━━ Records to process ━━

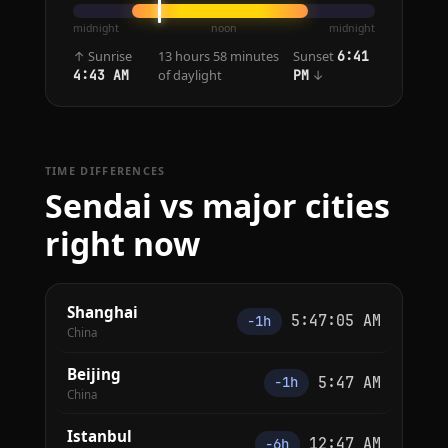
midnight
noon
midnight
↑ Sunrise
13 hours 58 minutes
Sunset
6:41
of daylight
↓
4:43 AM
PM
TIME DIFFERENCES
Sendai vs major cities
right now
Shanghai
5:47:05 AM
−1h
China
Beijing
5:47 AM
−1h
China
Istanbul
12:47 AM
−6h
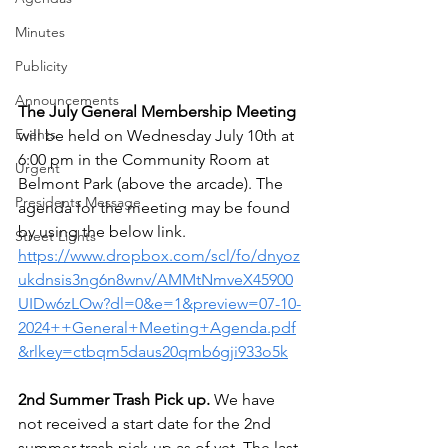
Minutes
Publicity
Announcements
The July General Membership Meeting 
Events
will be held on Wednesday July 10th at 
6:00 pm in the Community Room at  
Urgent
Belmont Park (above the arcade). The 
Presidents Message
agenda for the meeting may be found 
by using the below link. 
Street Lights
https://www.dropbox.com/scl/fo/dnyoz
ukdnsis3ng6n8wnv/AMMtNmveX45900
UIDw6zLOw?dl=0&e=1&preview=07-10-
2024++General+Meeting+Agenda.pdf
&rlkey=ctbqm5daus20qmb6gji933o5k
2nd Summer Trash Pick up.
 We have 
not received a start date for the 2nd 
summer trash pick-up as of yet. The last 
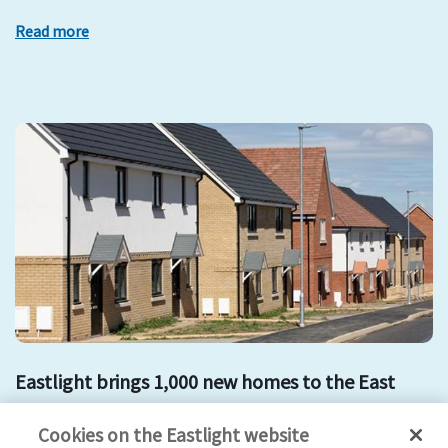
Read more
Eastlight brings 1,000 new homes to the East
development
mount hill
affordable housing
new homes
Cookies on the Eastlight website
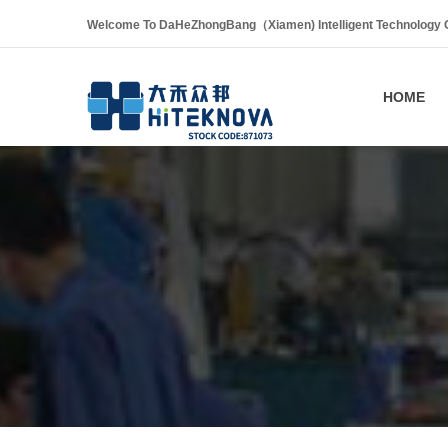
Welcome To DaHeZhongBang（Xiamen) Intelligent Technology Co
HOME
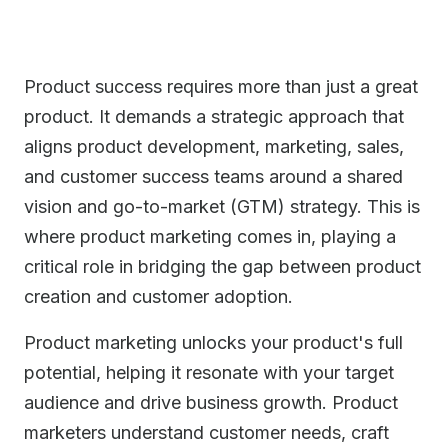
Product success requires more than just a great
product. It demands a strategic approach that
aligns product development, marketing, sales,
and customer success teams around a shared
vision and go-to-market (GTM) strategy. This is
where product marketing comes in, playing a
critical role in bridging the gap between product
creation and customer adoption.
Product marketing unlocks your product's full
potential, helping it resonate with your target
audience and drive business growth. Product
marketers understand customer needs, craft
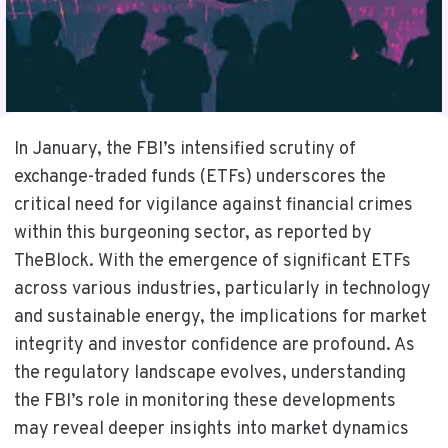
In January, the FBI’s intensified scrutiny of
exchange-traded funds (ETFs) underscores the
critical need for vigilance against financial crimes
within this burgeoning sector, as reported by
TheBlock. With the emergence of significant ETFs
across various industries, particularly in technology
and sustainable energy, the implications for market
integrity and investor confidence are profound. As
the regulatory landscape evolves, understanding
the FBI’s role in monitoring these developments
may reveal deeper insights into market dynamics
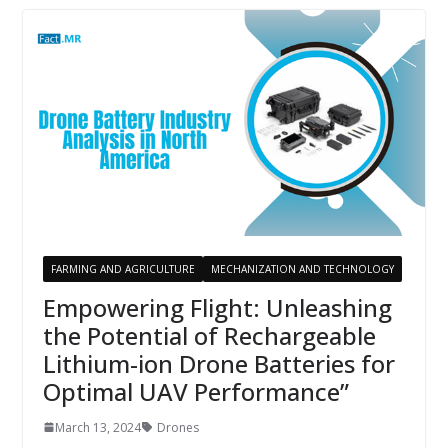
FARMING AND AGRICULTURE
MECHANIZATION AND TECHNOLOGY
Empowering Flight: Unleashing
the Potential of Rechargeable
Lithium-ion Drone Batteries for
Optimal UAV Performance”
March 13, 2024
Drones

━━━

- About this exercise -
Without the pictures, return all the entries above exactly as they stand.

- Written solution -
midnight
noon
midnight
↑ Sunrise
13 hours 58 minutes
Sunset
6:41
of daylight
↓
4:43 AM
PM
TIME DIFFERENCES
Sendai vs major cities
right now
Shanghai
5:47:05 AM
−1h
China
Beijing
5:47 AM
−1h
China
Istanbul
12:47 AM
−6h
Minutes
Publicity
Announcements
The July General Membership Meeting 
Events
will be held on Wednesday July 10th at 
6:00 pm in the Community Room at  
Urgent
Belmont Park (above the arcade). The 
Presidents Message
agenda for the meeting may be found 
by using the below link. 
Street Lights
https://www.dropbox.com/scl/fo/dnyoz
ukdnsis3ng6n8wnv/AMMtNmveX45900
UIDw6zLOw?dl=0&e=1&preview=07-10-
2024++General+Meeting+Agenda.pdf
&rlkey=ctbqm5daus20qmb6gji933o5k
2nd Summer Trash Pick up.
 We have 
not received a start date for the 2nd 
summer trash pick-up as of yet. The last 
Read more
Eastlight brings 1,000 new homes to the East
development
mount hill
affordable housing
new homes
Cookies on the Eastlight website
Welcome To DaHeZhongBang（Xiamen) Intelligent Technology Co
HOME
Product success requires more than just a great
product. It demands a strategic approach that
aligns product development, marketing, sales,
and customer success teams around a shared
vision and go-to-market (GTM) strategy. This is
where product marketing comes in, playing a
critical role in bridging the gap between product
creation and customer adoption.
Product marketing unlocks your product's full
potential, helping it resonate with your target
audience and drive business growth. Product
marketers understand customer needs, craft
In January, the FBI’s intensified scrutiny of
exchange-traded funds (ETFs) underscores the
critical need for vigilance against financial crimes
within this burgeoning sector, as reported by
TheBlock. With the emergence of significant ETFs
across various industries, particularly in technology
and sustainable energy, the implications for market
integrity and investor confidence are profound. As
the regulatory landscape evolves, understanding
the FBI’s role in monitoring these developments
may reveal deeper insights into market dynamics
FARMING AND AGRICULTURE
MECHANIZATION AND TECHNOLOGY
Empowering Flight: Unleashing
the Potential of Rechargeable
Lithium-ion Drone Batteries for
Optimal UAV Performance”
March 13, 2024
Drones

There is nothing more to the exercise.